PROBLEM:
Any images in the material are to be dropped while every line is retyped exactly.

DATA RECORDS:
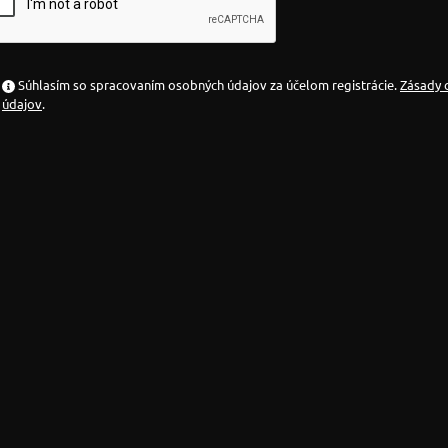
Súhlasím so spracovaním osobných údajov za účelom registrácie.
Zásady 
údajov
.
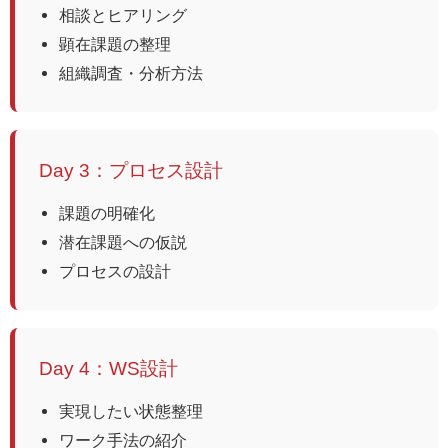
相談とヒアリング
顕在課題の整理
組織調査・分析方法
Day 3：プロセス設計
課題の明確化
潜在課題への仮説
プロセスの設計
Day 4：WS設計
実現したい状態整理
ワーク手法の紹介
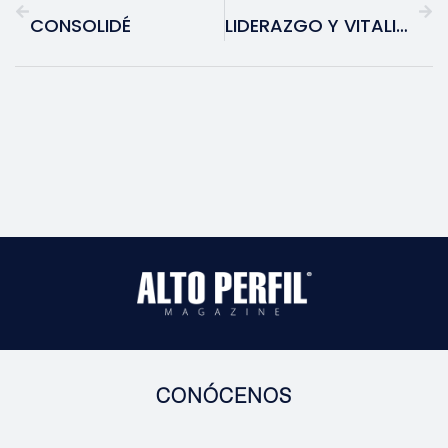
CONSOLIDÉ
LIDERAZGO Y VITALIDAD: CÓMO LAS MUJERES 40+ PUEDEN BRILLAR
CONÓCENOS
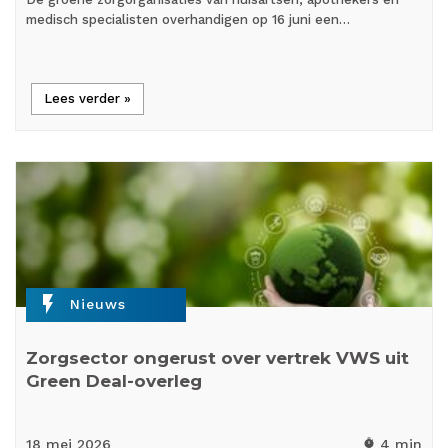
medisch specialisten overhandigen op 16 juni een…
Lees verder »
flash_on
Nieuws
Zorgsector ongerust over vertrek VWS uit
Green Deal-overleg
18 mei
2026
4 min
timer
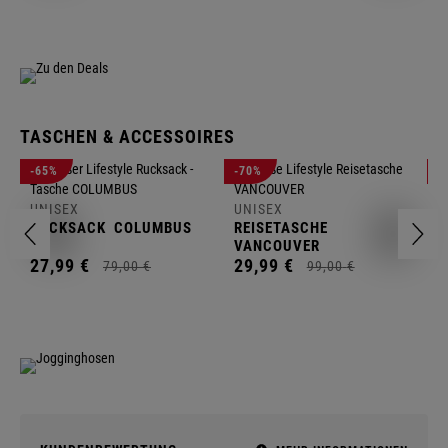
TASCHEN & ACCESSOIRES
U
-65%
-70%
-
R
UNISEX
UNISEX
2
RUCKSACK
COLUMBUS
REISETASCHE
VANCOUVER
27,
99
€
29,
99
€
79,
00
€
99,
00
€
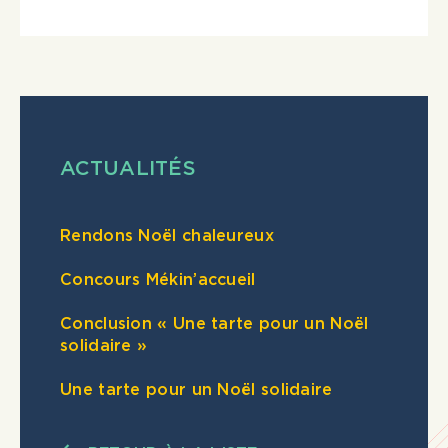
ACTUALITÉS
Rendons Noël chaleureux
Concours Mékin’accueil
Conclusion « Une tarte pour un Noël
solidaire »
Une tarte pour un Noël solidaire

SOLUTION FOR THIS EXERCISE:
Súhlasím so spracovaním osobných údajov za účelom registrácie.
Zásady 
údajov
.
相談とヒアリング
顕在課題の整理
組織調査・分析方法
Day 3：プロセス設計
課題の明確化
潜在課題への仮説
プロセスの設計
Day 4：WS設計
実現したい状態整理
ワーク手法の紹介
CONSOLIDÉ
LIDERAZGO Y VITALIDAD: CÓMO LAS MUJERES 40+ PUEDEN BRILLAR
CONÓCENOS
medisch specialisten overhandigen op 16 juni een…
Lees verder »
flash_on
Nieuws
Zorgsector ongerust over vertrek VWS uit
Green Deal-overleg
18 mei
2026
4 min
timer
TASCHEN & ACCESSOIRES
U
-65%
-70%
-
R
UNISEX
UNISEX
2
RUCKSACK
COLUMBUS
REISETASCHE
VANCOUVER
27,
99
€
29,
99
€
79,
00
€
99,
00
€
ACTUALITÉS
Rendons Noël chaleureux
Concours Mékin’accueil
Conclusion « Une tarte pour un Noël
solidaire »
Une tarte pour un Noël solidaire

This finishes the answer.